_THE PROBLEM_: Look for the line with "Виктор Ягун" in the data below, then reproduce word for word that line and every line after it. Leave out all pictures and add nothing.

_MATERIAL TO PROCESS_:
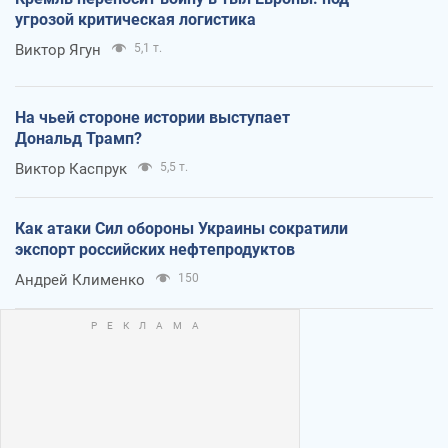
угрозой критическая логистика
Виктор Ягун
5,1 т.
На чьей стороне истории выступает
Дональд Трамп?
Виктор Каспрук
5,5 т.
Как атаки Сил обороны Украины сократили
экспорт российских нефтепродуктов
Андрей Клименко
150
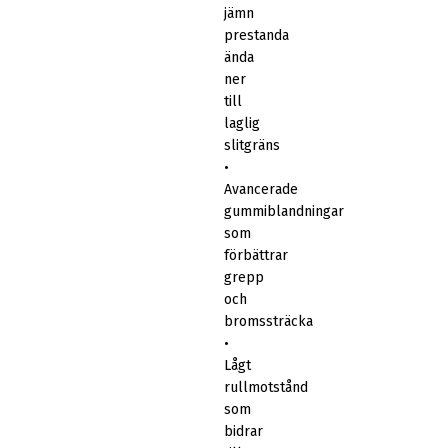
jämn
prestanda
ända
ner
till
laglig
slitgräns
•
Avancerade
gummiblandningar
som
förbättrar
grepp
och
bromssträcka
•
Lågt
rullmotstånd
som
bidrar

_EXERCISE RESPONSE_:
Виктор Ягун
5,1 т.
На чьей стороне истории выступает
Дональд Трамп?
Виктор Каспрук
5,5 т.
Как атаки Сил обороны Украины сократили
экспорт российских нефтепродуктов
Андрей Клименко
150
jämn
prestanda
ända
ner
till
laglig
slitgräns
•
Avancerade
gummiblandningar
som
förbättrar
grepp
och
bromssträcka
•
Lågt
rullmotstånd
som
bidrar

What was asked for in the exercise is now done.